[Dataset entries]
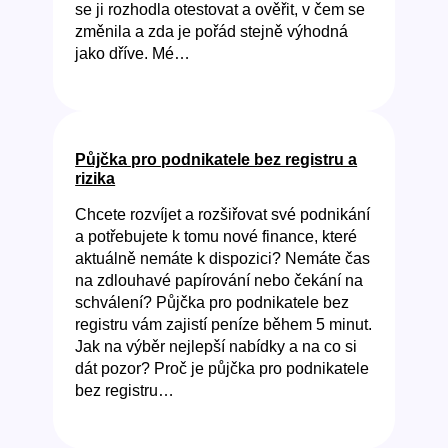
se ji rozhodla otestovat a ověřit, v čem se
změnila a zda je pořád stejně výhodná
jako dříve. Mé…
Půjčka pro podnikatele bez registru a
rizika
Chcete rozvíjet a rozšiřovat své podnikání
a potřebujete k tomu nové finance, které
aktuálně nemáte k dispozici? Nemáte čas
na zdlouhavé papírování nebo čekání na
schválení? Půjčka pro podnikatele bez
registru vám zajistí peníze během 5 minut.
Jak na výběr nejlepší nabídky a na co si
dát pozor? Proč je půjčka pro podnikatele
bez registru…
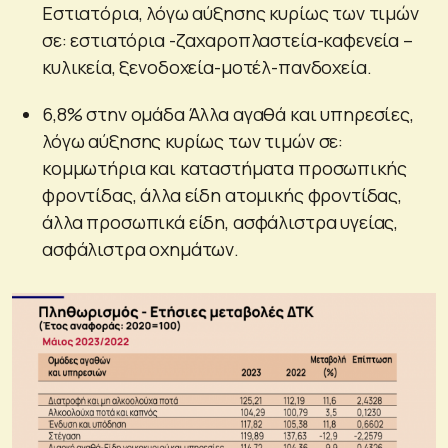
Εστιατόρια, λόγω αύξησης κυρίως των τιμών
σε: εστιατόρια -ζαχαροπλαστεία-καφενεία –
κυλικεία, ξενοδοχεία-μοτέλ-πανδοχεία.
6,8% στην ομάδα Άλλα αγαθά και υπηρεσίες,
λόγω αύξησης κυρίως των τιμών σε:
κομμωτήρια και καταστήματα προσωπικής
φροντίδας, άλλα είδη ατομικής φροντίδας,
άλλα προσωπικά είδη, ασφάλιστρα υγείας,
ασφάλιστρα οχημάτων.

▶ [Task statement] What you write must match, line for line, the records from the line containing "bez registru…" through the last line, with every picture left out.

▶ [Response to this exercise]
bez registru…
Εστιατόρια, λόγω αύξησης κυρίως των τιμών
σε: εστιατόρια -ζαχαροπλαστεία-καφενεία –
κυλικεία, ξενοδοχεία-μοτέλ-πανδοχεία.
6,8% στην ομάδα Άλλα αγαθά και υπηρεσίες,
λόγω αύξησης κυρίως των τιμών σε:
κομμωτήρια και καταστήματα προσωπικής
φροντίδας, άλλα είδη ατομικής φροντίδας,
άλλα προσωπικά είδη, ασφάλιστρα υγείας,
ασφάλιστρα οχημάτων.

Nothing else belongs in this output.